Woman Kidnapped and Sexually Assaulted by Drug Warriors Gets $1.6 Million
After a dog supposedly alerted to her at a border crossing, she endured six hours of fruitless body cavity searches.

The federal government will pay $475,000 to settle a lawsuit brought by a New Mexico woman who in 2012 was subjected to six hours of degrading and fruitless body cavity searches based on a purported alert by a drug-sniffing dog at the Cordova Bridge border crossing in El Paso. The woman, identified as Jane Doe in the lawsuit, had already reached a $1.1 million settlement with the the University Medical Center of El Paso, where Customs and Border Patrol (CBP) agents took her after their searches near the bridge found nothing, and the emergency room physicians who sexually assaulted her at their behest.
In addition to a pat-down and strip search at the crossing, Doe endured "an observed bowel movement, X-ray, speculum exam, rectal exam, vaginal exam, and a CT scan." She repeatedly made it clear that she had not consented to these indignities and refused to sign a form saying she had. "After the CT scan," the lawsuit says, "a CBP agent presented Ms. Doe with a choice: she could either sign a medical consent form, despite the fact that she had not consented, in which case CBP would pay for the cost of the searches; or if she refused to sign the consent form, she would be billed for the cost of the searches." The upshot: The hospital billed her $5,000 for its services.

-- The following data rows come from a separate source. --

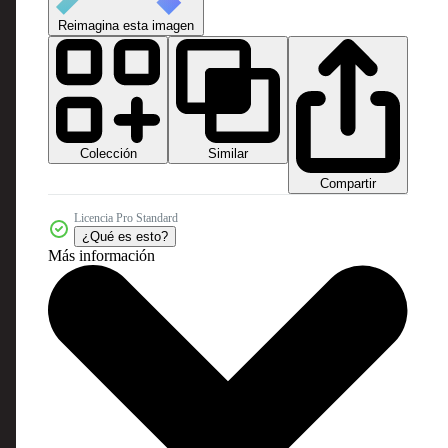
Reimagina esta imagen
Colección
Similar
Compartir
Licencia Pro Standard
¿Qué es esto?
Más información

Ultimately the hospital got stuck with a bill more than 200 times as big, while CBP agreed to pay almost 100 times as much as it tried to charge Doe for the privilege of being kidnapped and violated (although that money will, sadly, come out of taxpayers' pockets). Coincidentally, the total amount, about $1.6 million, is what David Eckert, another victim of a dog-authorized sexual assault, got from the city of Deming, New Mexico, in 2014. In addition to paying Doe, the CBP agreed to better train its agents so they no longer consider this sort of thing part of their job description. Commenting on the settlement, CBP spokesman Daniel Hetlage assures us that the agency "has policies, procedures and training in place to ensure officers and agents treat travelers and those in custody with professionalism and courtesy, while protecting the civil rights, civil liberties, and well-being of every individual with whom we interact."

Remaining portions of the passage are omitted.